• Directions for this task: All of the listing, from first line to last, should be output exactly; the pictures stay out.

• Records supplied:

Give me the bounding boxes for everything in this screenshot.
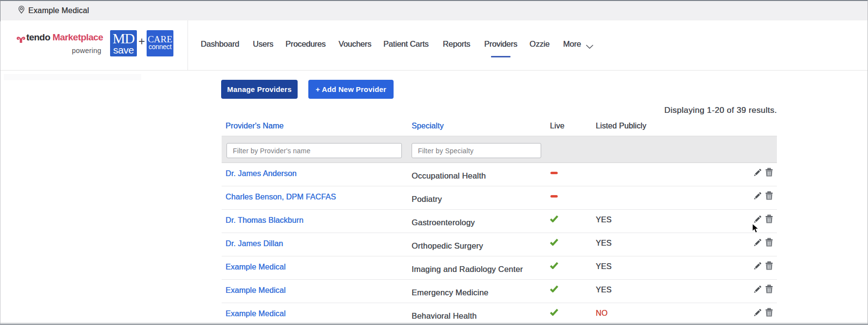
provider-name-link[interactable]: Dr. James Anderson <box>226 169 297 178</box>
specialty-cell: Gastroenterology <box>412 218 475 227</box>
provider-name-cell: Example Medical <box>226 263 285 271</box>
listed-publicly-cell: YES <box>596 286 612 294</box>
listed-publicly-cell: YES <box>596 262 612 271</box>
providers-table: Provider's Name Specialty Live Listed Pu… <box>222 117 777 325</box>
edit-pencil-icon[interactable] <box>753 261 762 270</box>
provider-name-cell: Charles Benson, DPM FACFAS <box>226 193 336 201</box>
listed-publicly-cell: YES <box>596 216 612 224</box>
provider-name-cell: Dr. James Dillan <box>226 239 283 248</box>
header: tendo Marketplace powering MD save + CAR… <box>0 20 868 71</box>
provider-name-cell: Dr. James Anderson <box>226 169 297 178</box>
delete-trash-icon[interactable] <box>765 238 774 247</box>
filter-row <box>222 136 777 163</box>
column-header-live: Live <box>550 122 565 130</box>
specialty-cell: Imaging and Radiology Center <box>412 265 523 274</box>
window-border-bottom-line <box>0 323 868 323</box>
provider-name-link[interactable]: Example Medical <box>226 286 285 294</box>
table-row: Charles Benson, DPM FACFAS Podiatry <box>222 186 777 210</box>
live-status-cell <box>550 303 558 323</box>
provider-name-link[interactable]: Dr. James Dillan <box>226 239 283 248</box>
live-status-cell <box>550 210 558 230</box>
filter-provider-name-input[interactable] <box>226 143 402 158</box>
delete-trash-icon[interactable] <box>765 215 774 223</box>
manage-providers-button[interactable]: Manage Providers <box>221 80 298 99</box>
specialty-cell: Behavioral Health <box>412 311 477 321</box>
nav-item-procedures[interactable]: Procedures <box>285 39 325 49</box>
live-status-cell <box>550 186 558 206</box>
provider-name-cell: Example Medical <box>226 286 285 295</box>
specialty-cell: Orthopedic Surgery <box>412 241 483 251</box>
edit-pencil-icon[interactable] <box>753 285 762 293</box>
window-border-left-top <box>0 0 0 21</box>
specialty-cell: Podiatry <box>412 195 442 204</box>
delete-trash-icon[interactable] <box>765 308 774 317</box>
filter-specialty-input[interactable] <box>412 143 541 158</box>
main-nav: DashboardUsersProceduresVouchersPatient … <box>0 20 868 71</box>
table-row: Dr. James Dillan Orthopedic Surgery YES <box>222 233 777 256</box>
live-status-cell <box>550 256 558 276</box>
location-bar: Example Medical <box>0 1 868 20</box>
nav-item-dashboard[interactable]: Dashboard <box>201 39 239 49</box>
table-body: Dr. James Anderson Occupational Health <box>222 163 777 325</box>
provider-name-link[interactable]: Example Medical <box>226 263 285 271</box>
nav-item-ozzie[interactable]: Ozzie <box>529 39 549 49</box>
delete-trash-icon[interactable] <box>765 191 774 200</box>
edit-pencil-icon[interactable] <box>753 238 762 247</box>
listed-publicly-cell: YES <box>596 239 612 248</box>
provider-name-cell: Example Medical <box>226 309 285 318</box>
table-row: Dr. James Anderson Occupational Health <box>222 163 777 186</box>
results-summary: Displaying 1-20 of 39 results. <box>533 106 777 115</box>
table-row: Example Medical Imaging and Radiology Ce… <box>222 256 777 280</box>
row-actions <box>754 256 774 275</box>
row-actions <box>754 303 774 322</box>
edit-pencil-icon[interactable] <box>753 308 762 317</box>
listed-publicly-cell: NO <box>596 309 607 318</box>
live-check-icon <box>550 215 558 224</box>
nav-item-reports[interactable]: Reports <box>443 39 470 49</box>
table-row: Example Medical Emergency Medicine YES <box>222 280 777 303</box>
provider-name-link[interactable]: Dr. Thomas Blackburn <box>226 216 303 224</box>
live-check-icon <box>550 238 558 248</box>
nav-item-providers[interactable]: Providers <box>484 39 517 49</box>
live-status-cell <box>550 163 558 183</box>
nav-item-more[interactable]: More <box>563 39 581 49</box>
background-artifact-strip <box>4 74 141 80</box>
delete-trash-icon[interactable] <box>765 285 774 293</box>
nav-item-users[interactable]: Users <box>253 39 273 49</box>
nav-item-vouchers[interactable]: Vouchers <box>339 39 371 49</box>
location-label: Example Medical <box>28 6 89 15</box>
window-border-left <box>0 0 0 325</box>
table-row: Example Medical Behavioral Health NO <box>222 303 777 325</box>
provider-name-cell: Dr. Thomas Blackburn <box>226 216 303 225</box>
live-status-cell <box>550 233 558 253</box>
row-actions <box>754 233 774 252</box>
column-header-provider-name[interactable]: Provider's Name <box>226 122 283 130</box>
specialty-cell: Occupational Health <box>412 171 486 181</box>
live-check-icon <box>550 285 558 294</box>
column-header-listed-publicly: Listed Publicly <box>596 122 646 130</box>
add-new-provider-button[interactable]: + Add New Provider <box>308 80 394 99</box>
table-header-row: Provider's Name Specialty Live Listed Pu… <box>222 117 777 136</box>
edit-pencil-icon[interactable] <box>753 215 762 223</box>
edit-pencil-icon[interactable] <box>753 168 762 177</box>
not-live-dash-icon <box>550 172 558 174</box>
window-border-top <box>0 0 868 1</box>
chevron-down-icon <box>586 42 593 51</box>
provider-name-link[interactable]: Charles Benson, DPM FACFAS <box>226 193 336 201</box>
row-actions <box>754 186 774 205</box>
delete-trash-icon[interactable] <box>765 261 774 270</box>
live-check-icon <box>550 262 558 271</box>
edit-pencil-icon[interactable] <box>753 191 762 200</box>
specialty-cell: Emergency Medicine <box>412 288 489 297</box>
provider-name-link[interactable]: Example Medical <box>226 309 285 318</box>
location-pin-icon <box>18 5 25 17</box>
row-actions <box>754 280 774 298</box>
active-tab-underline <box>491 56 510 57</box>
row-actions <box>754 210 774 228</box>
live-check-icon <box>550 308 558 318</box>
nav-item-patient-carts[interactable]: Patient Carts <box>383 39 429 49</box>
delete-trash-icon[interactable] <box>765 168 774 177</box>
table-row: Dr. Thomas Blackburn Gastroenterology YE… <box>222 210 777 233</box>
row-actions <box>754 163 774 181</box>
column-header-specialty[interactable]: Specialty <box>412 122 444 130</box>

• Solution for this problem:
Give me the bounding boxes for everything in this screenshot.
provider-name-link[interactable]: Dr. James Anderson <box>226 169 297 178</box>
specialty-cell: Gastroenterology <box>412 218 475 227</box>
provider-name-cell: Example Medical <box>226 263 285 271</box>
listed-publicly-cell: YES <box>596 286 612 294</box>
listed-publicly-cell: YES <box>596 262 612 271</box>
providers-table: Provider's Name Specialty Live Listed Pu… <box>222 117 777 325</box>
edit-pencil-icon[interactable] <box>753 261 762 270</box>
provider-name-cell: Charles Benson, DPM FACFAS <box>226 193 336 201</box>
listed-publicly-cell: YES <box>596 216 612 224</box>
provider-name-cell: Dr. James Dillan <box>226 239 283 248</box>
header: tendo Marketplace powering MD save + CAR… <box>0 20 868 71</box>
provider-name-cell: Dr. James Anderson <box>226 169 297 178</box>
delete-trash-icon[interactable] <box>765 238 774 247</box>
filter-row <box>222 136 777 163</box>
column-header-live: Live <box>550 122 565 130</box>
specialty-cell: Imaging and Radiology Center <box>412 265 523 274</box>
window-border-bottom-line <box>0 323 868 323</box>
provider-name-link[interactable]: Example Medical <box>226 286 285 294</box>
table-row: Charles Benson, DPM FACFAS Podiatry <box>222 186 777 210</box>
live-status-cell <box>550 303 558 323</box>
provider-name-link[interactable]: Dr. James Dillan <box>226 239 283 248</box>
live-status-cell <box>550 210 558 230</box>
filter-provider-name-input[interactable] <box>226 143 402 158</box>
delete-trash-icon[interactable] <box>765 215 774 223</box>
manage-providers-button[interactable]: Manage Providers <box>221 80 298 99</box>
specialty-cell: Behavioral Health <box>412 311 477 321</box>
nav-item-procedures[interactable]: Procedures <box>285 39 325 49</box>
live-status-cell <box>550 186 558 206</box>
provider-name-cell: Example Medical <box>226 286 285 295</box>
specialty-cell: Orthopedic Surgery <box>412 241 483 251</box>
edit-pencil-icon[interactable] <box>753 285 762 293</box>
window-border-left-top <box>0 0 0 21</box>
specialty-cell: Podiatry <box>412 195 442 204</box>
delete-trash-icon[interactable] <box>765 308 774 317</box>
filter-specialty-input[interactable] <box>412 143 541 158</box>
main-nav: DashboardUsersProceduresVouchersPatient … <box>0 20 868 71</box>
table-row: Dr. James Dillan Orthopedic Surgery YES <box>222 233 777 256</box>
live-status-cell <box>550 256 558 276</box>
location-bar: Example Medical <box>0 1 868 20</box>
nav-item-dashboard[interactable]: Dashboard <box>201 39 239 49</box>
table-body: Dr. James Anderson Occupational Health <box>222 163 777 325</box>
provider-name-link[interactable]: Example Medical <box>226 263 285 271</box>
nav-item-ozzie[interactable]: Ozzie <box>529 39 549 49</box>
delete-trash-icon[interactable] <box>765 191 774 200</box>
edit-pencil-icon[interactable] <box>753 238 762 247</box>
listed-publicly-cell: YES <box>596 239 612 248</box>
provider-name-cell: Example Medical <box>226 309 285 318</box>
table-row: Dr. James Anderson Occupational Health <box>222 163 777 186</box>
results-summary: Displaying 1-20 of 39 results. <box>533 106 777 115</box>
table-row: Example Medical Imaging and Radiology Ce… <box>222 256 777 280</box>
row-actions <box>754 256 774 275</box>
row-actions <box>754 303 774 322</box>
edit-pencil-icon[interactable] <box>753 308 762 317</box>
listed-publicly-cell: NO <box>596 309 607 318</box>
live-check-icon <box>550 215 558 224</box>
nav-item-reports[interactable]: Reports <box>443 39 470 49</box>
table-row: Example Medical Emergency Medicine YES <box>222 280 777 303</box>
provider-name-link[interactable]: Dr. Thomas Blackburn <box>226 216 303 224</box>
live-check-icon <box>550 238 558 248</box>
nav-item-providers[interactable]: Providers <box>484 39 517 49</box>
live-status-cell <box>550 163 558 183</box>
nav-item-more[interactable]: More <box>563 39 581 49</box>
background-artifact-strip <box>4 74 141 80</box>
delete-trash-icon[interactable] <box>765 285 774 293</box>
nav-item-users[interactable]: Users <box>253 39 273 49</box>
nav-item-vouchers[interactable]: Vouchers <box>339 39 371 49</box>
location-label: Example Medical <box>28 6 89 15</box>
window-border-left <box>0 0 0 325</box>
table-row: Example Medical Behavioral Health NO <box>222 303 777 325</box>
provider-name-cell: Dr. Thomas Blackburn <box>226 216 303 225</box>
live-status-cell <box>550 233 558 253</box>
row-actions <box>754 233 774 252</box>
column-header-provider-name[interactable]: Provider's Name <box>226 122 283 130</box>
specialty-cell: Occupational Health <box>412 171 486 181</box>
live-check-icon <box>550 285 558 294</box>
column-header-listed-publicly: Listed Publicly <box>596 122 646 130</box>
add-new-provider-button[interactable]: + Add New Provider <box>308 80 394 99</box>
table-header-row: Provider's Name Specialty Live Listed Pu… <box>222 117 777 136</box>
edit-pencil-icon[interactable] <box>753 215 762 223</box>
edit-pencil-icon[interactable] <box>753 168 762 177</box>
not-live-dash-icon <box>550 172 558 174</box>
window-border-top <box>0 0 868 1</box>
chevron-down-icon <box>586 42 593 51</box>
provider-name-link[interactable]: Charles Benson, DPM FACFAS <box>226 193 336 201</box>
row-actions <box>754 186 774 205</box>
delete-trash-icon[interactable] <box>765 261 774 270</box>
live-check-icon <box>550 262 558 271</box>
edit-pencil-icon[interactable] <box>753 191 762 200</box>
specialty-cell: Emergency Medicine <box>412 288 489 297</box>
provider-name-link[interactable]: Example Medical <box>226 309 285 318</box>
location-pin-icon <box>18 5 25 17</box>
row-actions <box>754 280 774 298</box>
active-tab-underline <box>491 56 510 57</box>
row-actions <box>754 210 774 228</box>
live-check-icon <box>550 308 558 318</box>
nav-item-patient-carts[interactable]: Patient Carts <box>383 39 429 49</box>
delete-trash-icon[interactable] <box>765 168 774 177</box>
table-row: Dr. Thomas Blackburn Gastroenterology YE… <box>222 210 777 233</box>
row-actions <box>754 163 774 181</box>
column-header-specialty[interactable]: Specialty <box>412 122 444 130</box>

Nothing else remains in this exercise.